Simple Training

This example shows the general procedure to create a dataset, train an AutoTransformer on it and then make predictions.
We will train an AutoTransformer for single-label classification, i.e. it will learn to assign exactly one label (of a number of known labels) to each sample.
[ ]:
from autotransformers import AutoTransformer, DatasetLoader

Below, we have prepared a minimal dataset example. AutoTransformers’ datasets are dicts, with the following keys:

  • meta: Meta-information about the dataset (name, origin, version, …).

  • config: Configuration of the data. This defines what input data to expect, what tasks the AutoTransformer has, and other information about the problem you are trying to solve.

  • train: A list of samples used for training

  • eval (optional): A list of samples used for evaluating training progress, e.g. for early stopping. If this is omitted, a part of the training samples is automatically split off.

  • test (optional): A list of samples used for one test run at the end, using data never used for training.

Important: Training datasets usually require hundreds or thousands of samples in order to achieve good performance on real tasks. This 4-item example only serves to show the format. The trained AutoTransformer likely does not make accurate predictions.

[ ]:
# The text snippets in this dataset are from "googleplay", a public dataset of app reviews on Google's Play Store.
dataset = {
    "meta": {
        "name": "example_singlelabel",
        "version": "1.0.0",
        "created_with": "wizard"
    },
    "config": [
        {
            "domain": "text",
            "type": "IText"
        },
        {
            "task_id": "task1",
            "classes": ["positive", "neutral", "negative"],
            "type": "TSingleClassification"
        }
    ],
    "train": [
        [
            {"value": "None of the notifications work. other people in the forums teport similar problems bht no fix. the app is nice but it isnt nearly as functional without notifications"},
            {"value": "negative"},
        ],
        [
            {"value": "It's great"},
            {"value": "positive"},
        ],
        [
            {"value": "Not allowing me to delete my account"},
            {"value": "negative"},
        ],
        [
            {"value": "So impressed that I bought premium on very first day"},
            {"value": "positive"},
        ],
    ],
    "test": [
        [
            {"value": "Can't set more than 7 tasks without paying an absurdly expensive weekly subscription"},
            {"value": "negative"},
        ]
    ],
}

Each sample is a pair of input value and target value (=label). To automatically create a skeleton dataset file for your task, you can use the at wizard command-line tool.

Now we create a DatasetLoader with our dataset, which manages data handling while training an AutoTransformer.
You can instantiate a DatasetLoader from a path to a JSON file containing a dataset, or directly from a Python dictionary (as we do here).
[ ]:
dl = DatasetLoader(dataset)

# Or create a DatasetLoader from a file
# dl = DatasetLoader("path/to/my-dataset.json")

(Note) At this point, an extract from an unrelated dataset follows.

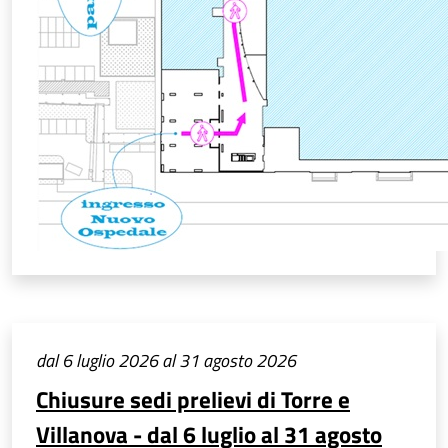
dal 6 luglio 2026 al 31 agosto 2026
Chiusure sedi prelievi di Torre e
Villanova - dal 6 luglio al 31 agosto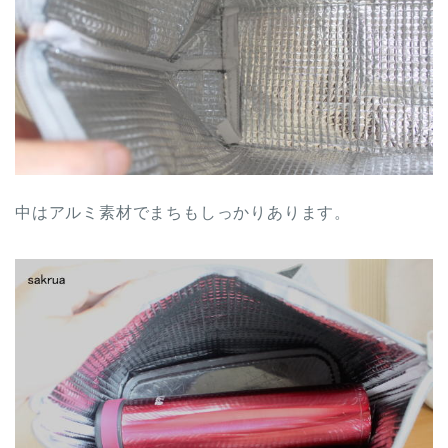
中はアルミ素材でまちもしっかりあります。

Now we can create an AutoTransformer. The config can be used to change various settings, such as training time, learning rate or experiment tracking. Here, we set a very short training time, and reduce the frequency of console output.

[ ]:
# In this example, we only train for one epoch to finish fast.
# In reality, you want to set this to a higher value for better results.
config = [
    ("engine/stop_condition/type", "MaxEpochs"),
    ("engine/stop_condition/value", 1),
]
at = AutoTransformer(config)

We initialize the AutoTransformer with our dataset configuration (so it knows what data to expect), the base model (e.g. BERT or RoBERTa), and optionally a path to save checkpoints to. Then, we are ready to train. For this, we simple call at.train() with the dataset loader as an argument.

[ ]:
at.init(dataset_loader=dl, model_name_or_path="Roberta", path=".models/example01")
at.train(dl)

Try out the result!

[ ]:
res = at(["This app is amazing!", "While I do like the ease of use, I think it's too expensive."])

# Formatting the result for nicer output
[(input.value, output.value) for input, output in res]